MHP Osmaniye milletvekili Doç.Dr.Ruhi Ersoy, Bilim Sanayi ve Teknoloji bakanı ve TÜBİTAK Başkanının da bulunduğu TBMM Genel Kurul salonunda parti gurubu adına yaptığı konuşmada, Türkiye’deki bilim politikalarını eleştirdi. Ersoy, “Türkiye’deki bilim politikası eşittir pozitif bilimler ve teknoloji” olarak algılandığını ve bu anlayıştan kurtulmak gerektiğini belirtti.
Ersoy konuşmasına, pozitif bilimlerin yanında sosyal bilimlere de gereken desteğin ve önemin verilmesi gerektiğini “İlim, hikmet olup raflarda sınırlı kalıyor, akademik çalışma ve bilimsel çalışma yapanlara unvan veriyor ama hizmet olup eyleme dönme noktasında büyük bir problem yaşanıyor” sözleriyle vurguladı.
Ersoy, Bilim Sanayi ve Teknoloji Bakanına ve TÜBİTAK Başkanına dönerek; “Pozitif bilimlerle eş zamanlı olarak sosyal bilimlerin de bilim programı içerisinde toplumsal sorunlara ve taleplere çözüm üretebilir bir hale getirilmesini, bunu tartışmayı teklif ediyoruz” diyerek, gelişmiş ülkelerin bilim politikalarında sosyal bilimlerden, antropolojiden, folklordan, Türkoloji’den yararlandıklarına değindi.
MHP Osmaniye Milletvekili Ersoy, Cumhurbaşkanı’nın öğretmen atamalarında yaptığı konuşmasında bahsettiği, “adanmış insan hikâyeleri” konusuna da değindi. Ersoy, “Cumhurbaşkanı’nın “adanmış insan hikâyeleri” olması için çatışma bölgelerini terk eden öğretmenlerin bölgede kalmasını tavsiye ediyor ama uygulanan siyasi program ve hükümet politikası “köşe dönmece” ve müteahhitleşmeyi” teşvik ettiği ve akademik anlamda çalışma yapanların dahi çalışmasını bırakıp zengin olma mücadelesine girdikleri bir ortamı da beraberinde getiriyor” dedi.

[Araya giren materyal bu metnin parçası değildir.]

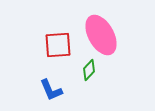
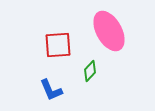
pink ellipse: moved 8 px right, 4 px up
green diamond: moved 1 px right, 1 px down
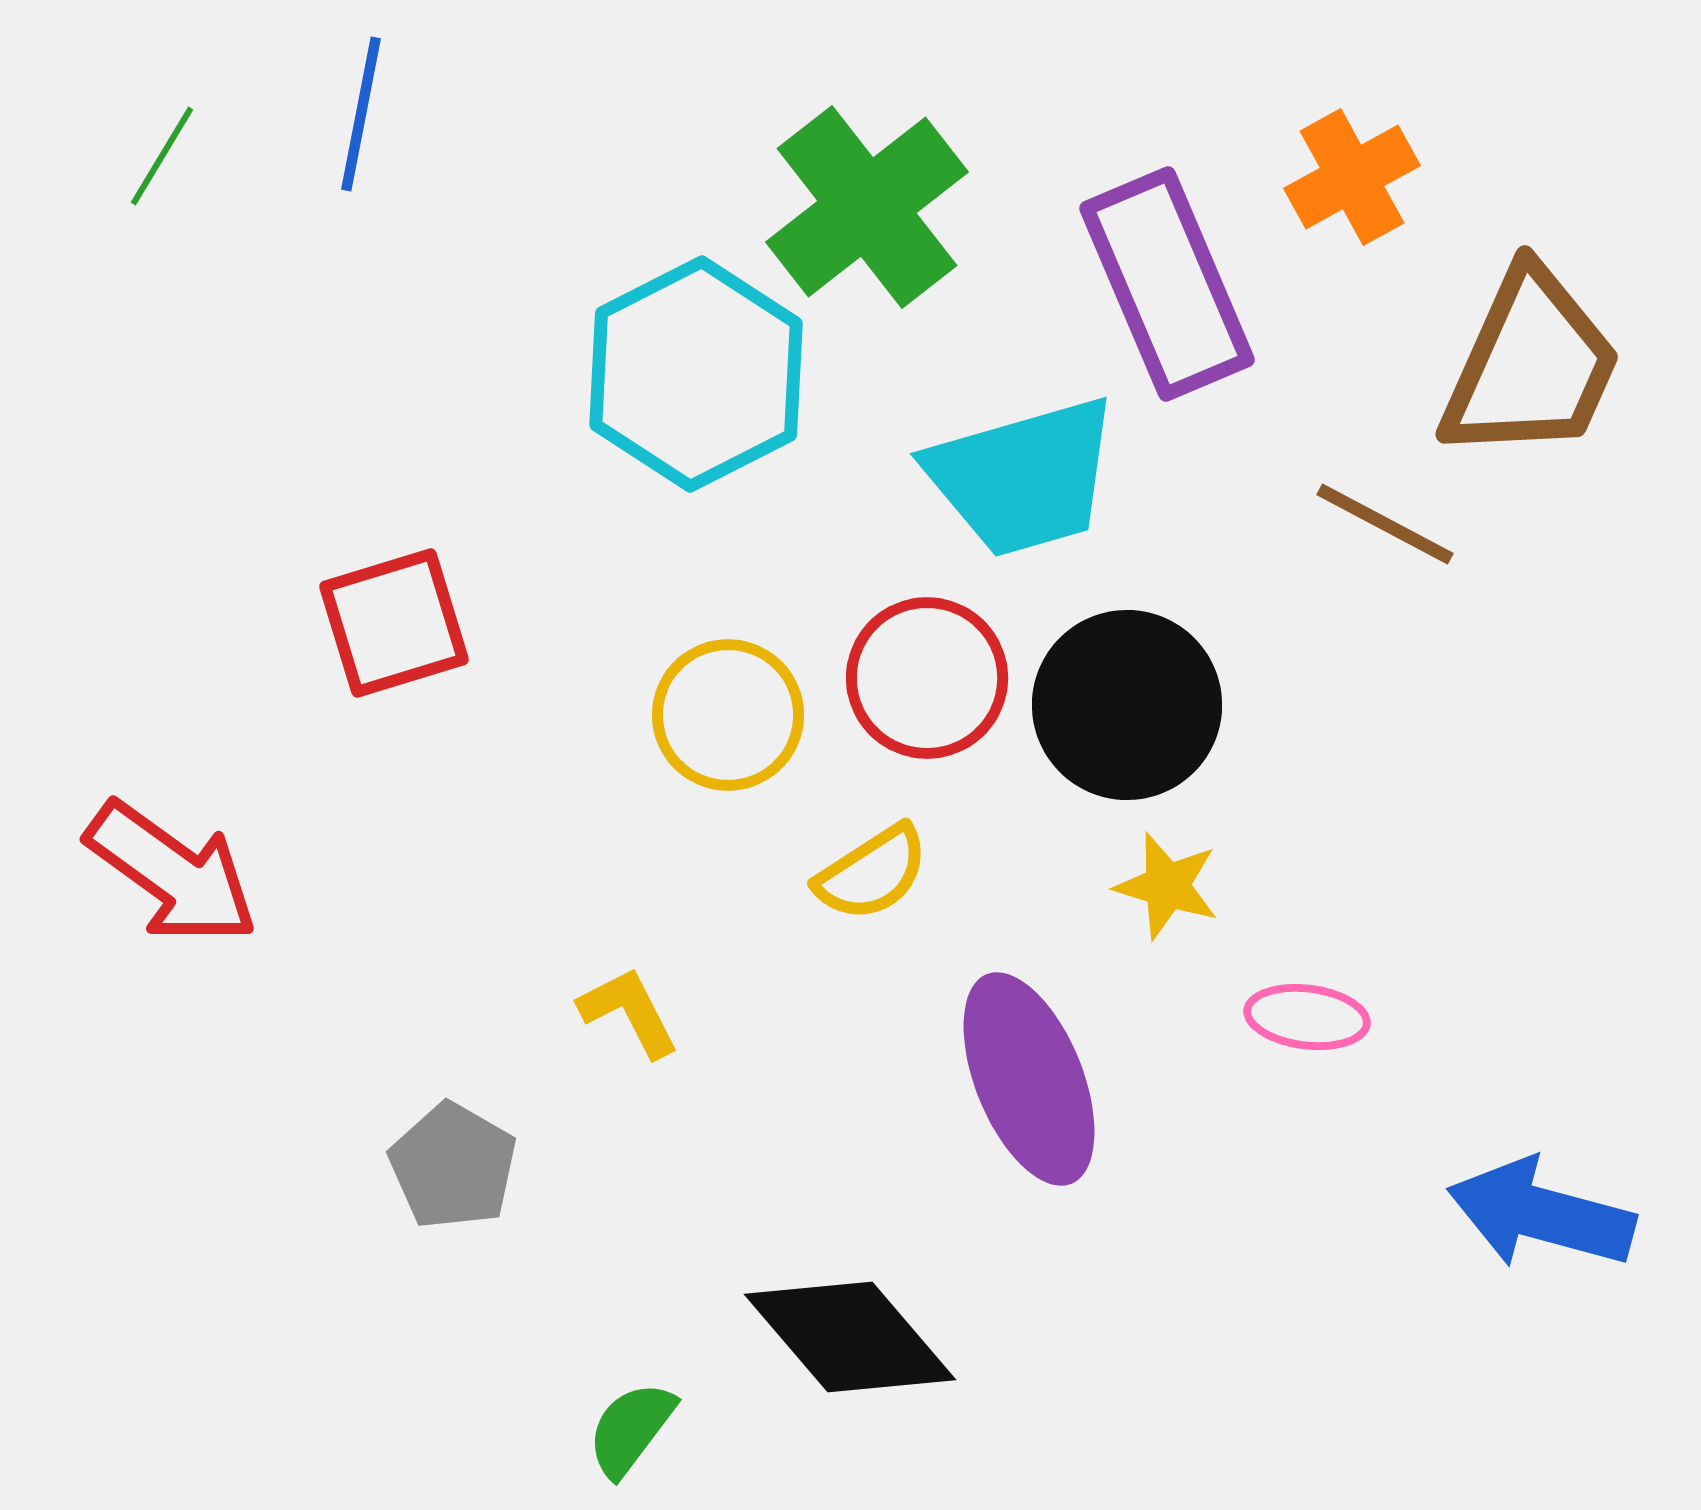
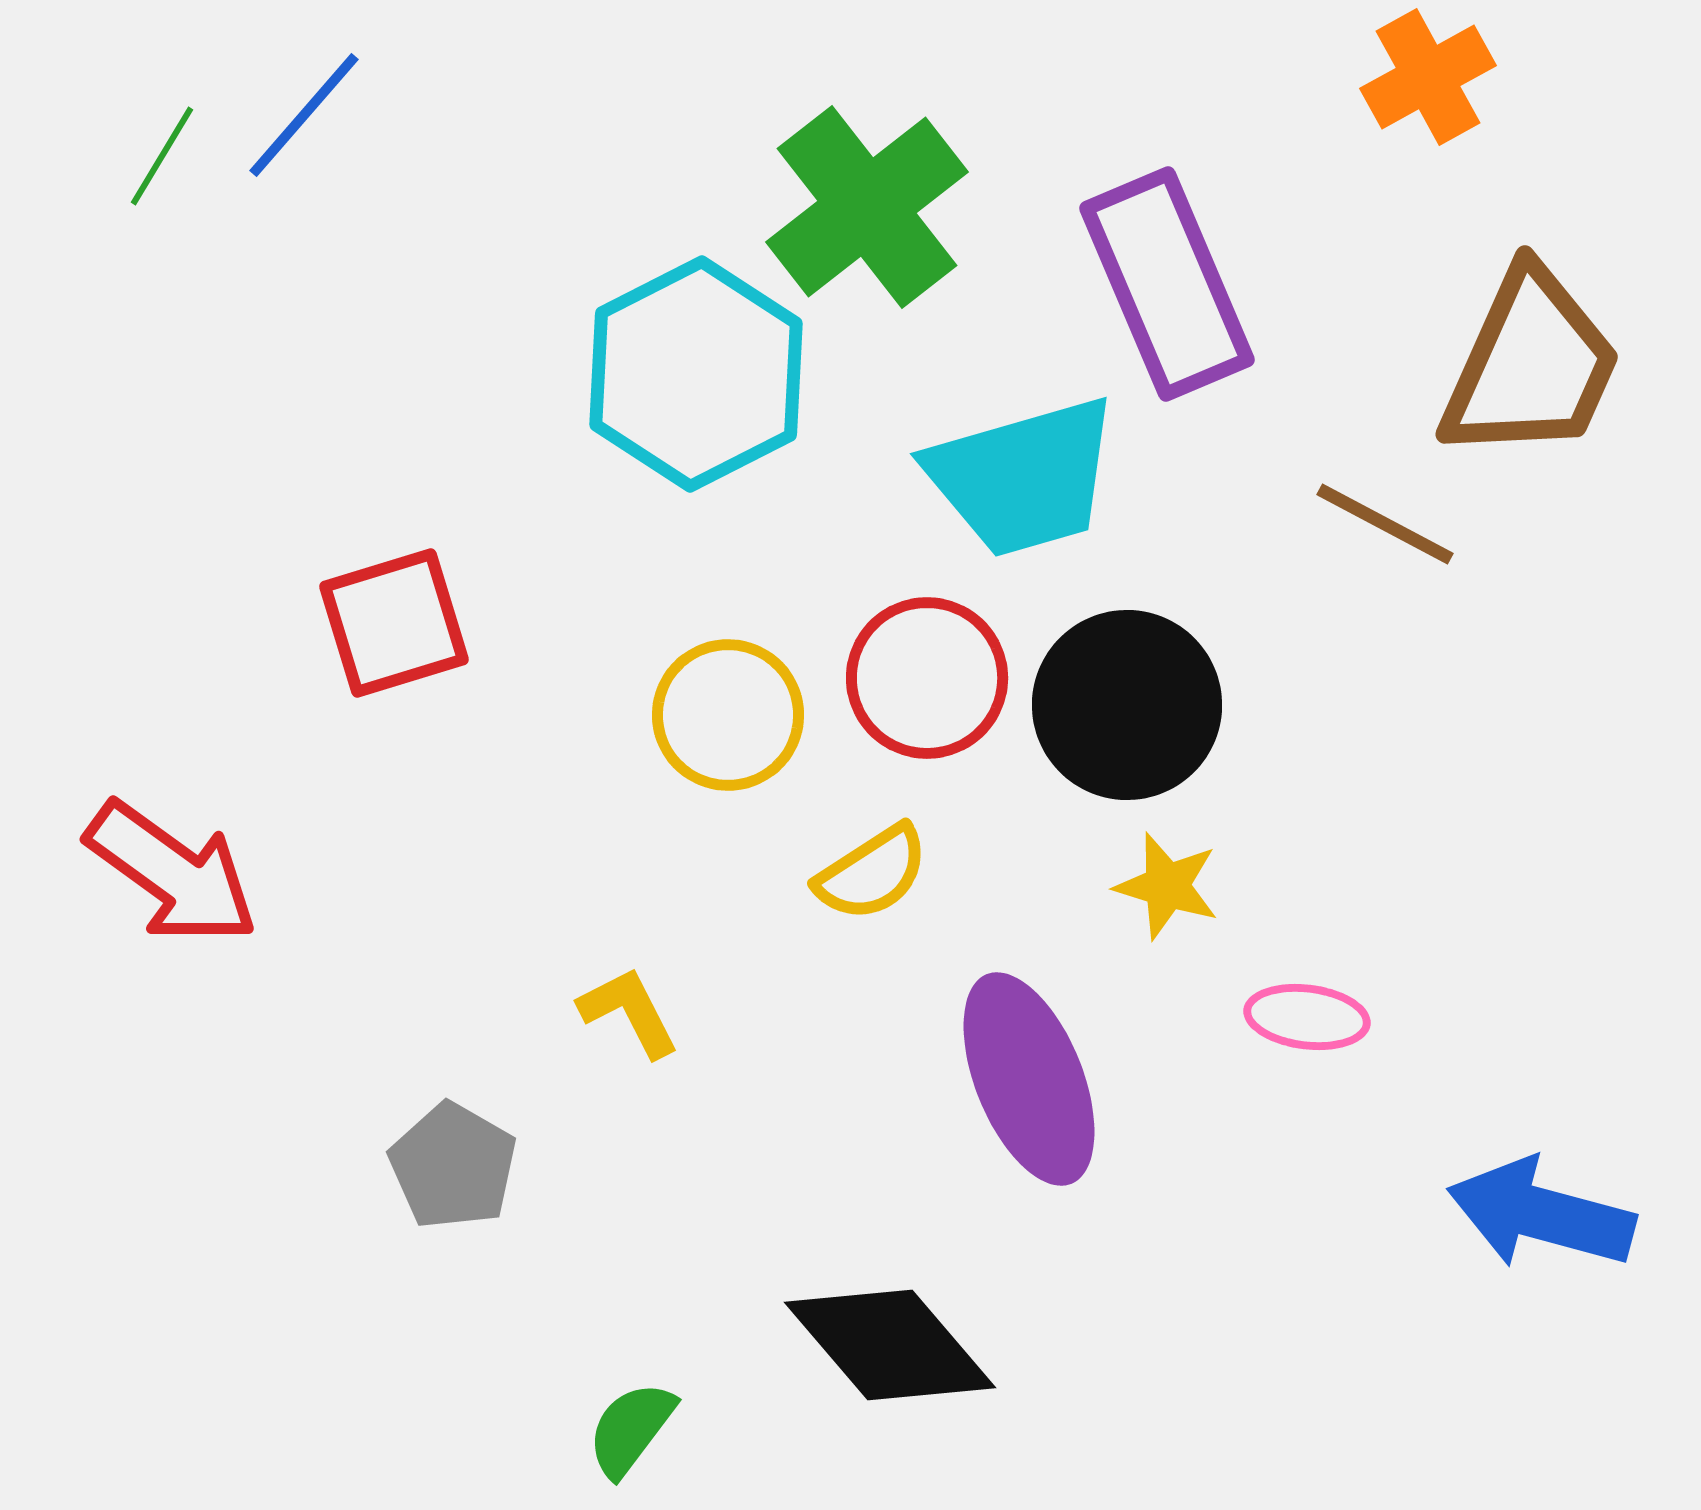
blue line: moved 57 px left, 1 px down; rotated 30 degrees clockwise
orange cross: moved 76 px right, 100 px up
black diamond: moved 40 px right, 8 px down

Ersoy konuşmasının son bölümünde üniversitelerdeki 50/d’li araştırma görevlilerinin sorununa değindi. 50/d’li araştırma görevlilerinin sorunlarının çözümünü sadece üniversite yönetimlerine bırakmamak gerektiğini belirtti.

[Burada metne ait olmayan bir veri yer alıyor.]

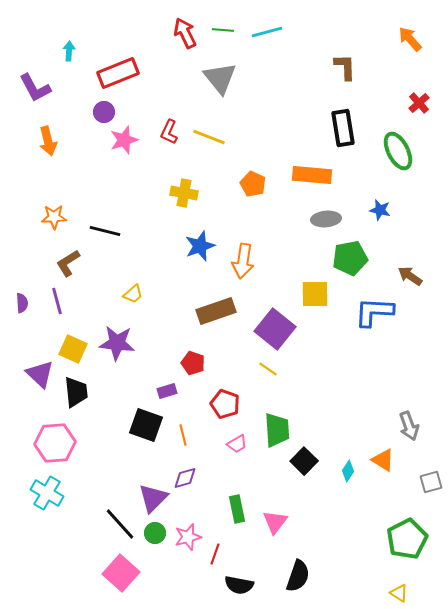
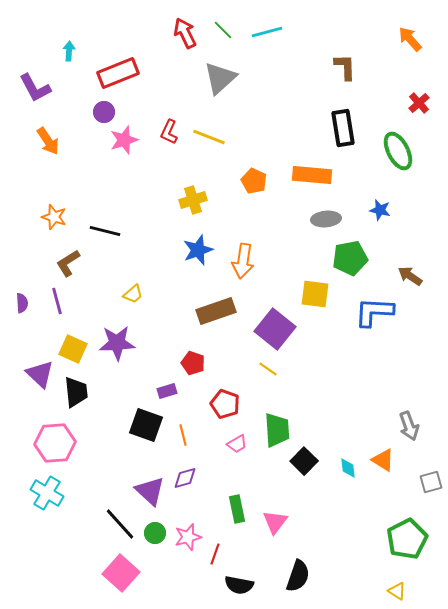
green line at (223, 30): rotated 40 degrees clockwise
gray triangle at (220, 78): rotated 27 degrees clockwise
orange arrow at (48, 141): rotated 20 degrees counterclockwise
orange pentagon at (253, 184): moved 1 px right, 3 px up
yellow cross at (184, 193): moved 9 px right, 7 px down; rotated 28 degrees counterclockwise
orange star at (54, 217): rotated 20 degrees clockwise
blue star at (200, 246): moved 2 px left, 4 px down
yellow square at (315, 294): rotated 8 degrees clockwise
purple star at (117, 343): rotated 9 degrees counterclockwise
cyan diamond at (348, 471): moved 3 px up; rotated 40 degrees counterclockwise
purple triangle at (153, 498): moved 3 px left, 7 px up; rotated 32 degrees counterclockwise
yellow triangle at (399, 593): moved 2 px left, 2 px up
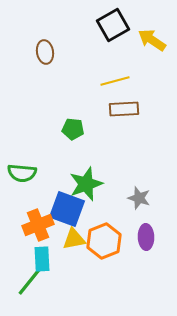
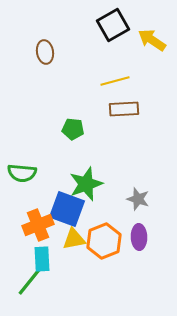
gray star: moved 1 px left, 1 px down
purple ellipse: moved 7 px left
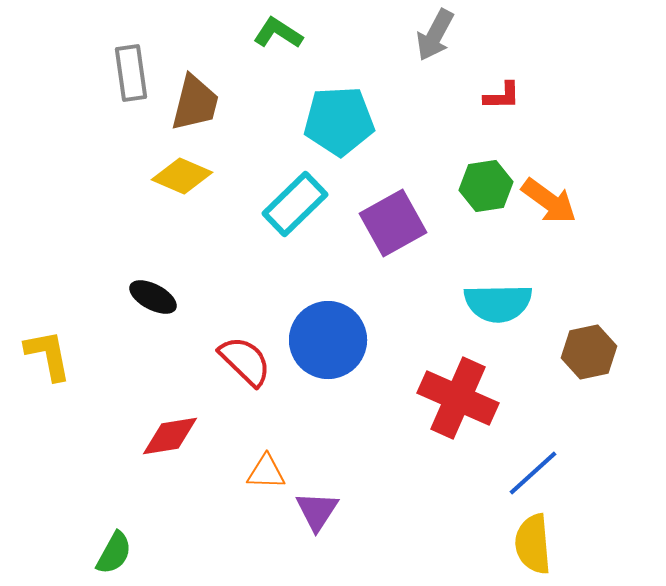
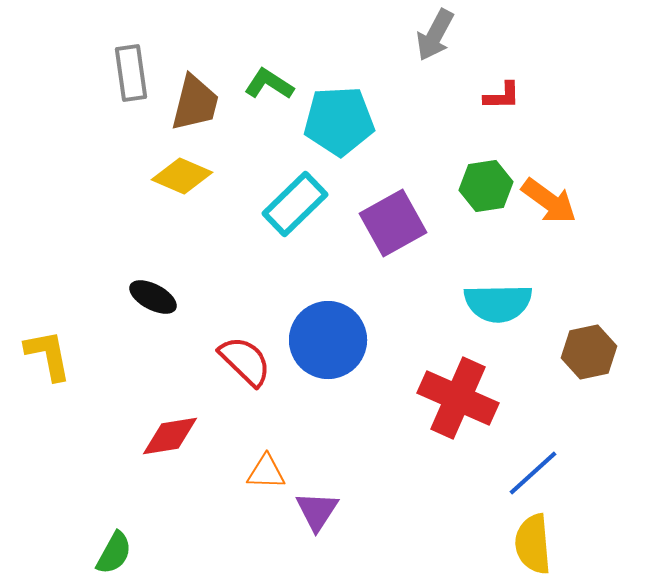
green L-shape: moved 9 px left, 51 px down
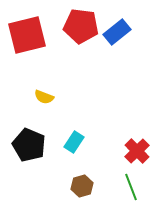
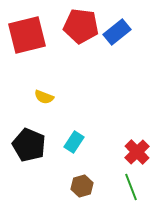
red cross: moved 1 px down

Akademik dünyada “bendensin”, “değilsin” ayrımı yapılmamasını, bilimsel birikimi olan, değer üreten insanların, siyasi görüşlerine bakılmaksızın bilgi ve birikimlerinden istifade edilmesi gerektiğini söyledi. “Başka Türkiye yok” diyen Ersoy, Türk Kültürünün ve Türk-İslâm Medeniyetinin estetik ve ince işçiliğini yapan çok değerli milliyetçi entelektüellerin var olduğunu hatırlatarak, Milliyetçi Hareket Partisi olarak bilim konusunda her türlü desteğe hazır olduklarını, bu konunun siyasal alanda istismar malzemesi yapılamayacağını sözlerine ekledi.